Lets say that we have the sum $1+2+3+\ldots+n$ where $n$ is a positive natural number and that this sum should equal a three digit number in which all the digits are the same, for example $111, 222,$ and so on.
What would be the best way to find the $n$ that would result in such a number?

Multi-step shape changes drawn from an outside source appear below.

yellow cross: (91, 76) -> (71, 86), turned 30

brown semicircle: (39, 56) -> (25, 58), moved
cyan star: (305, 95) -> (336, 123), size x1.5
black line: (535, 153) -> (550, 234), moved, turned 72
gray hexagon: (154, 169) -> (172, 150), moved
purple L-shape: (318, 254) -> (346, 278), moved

I guess you could solve $\frac{n(n+1)}{2}=111x$ but that seems a bit too hard.
From trial and error we know that the only solution is $n=36$ which gives $666$.
On
$$\begin{align} \frac {n(n+1)}2&=111m\qquad (m=1,2,3,\cdots,9)\\ n^2+n-222m&=0\\ n&=\frac {-1\pm \sqrt{1+888m}}2\end{align}$$ Check for values of $m$ where $(1+888m)$ is a perfect square of an odd number.
The only solution is $m=6$, where $\sqrt{1+888m}=73$. This gives $$n=\frac {-1\pm 73}2=36\qquad (n>0)$$
Since $111=3\times37, \dfrac{n(n+1)}2=111x$ implies $37$ divides $n$ or $n+1$,
so we have to try only $n=36$ and $n=37$,
because, for $n\ge2\times37-1,$ $\dfrac {n(n+1)}2$ has more than $3$ digits.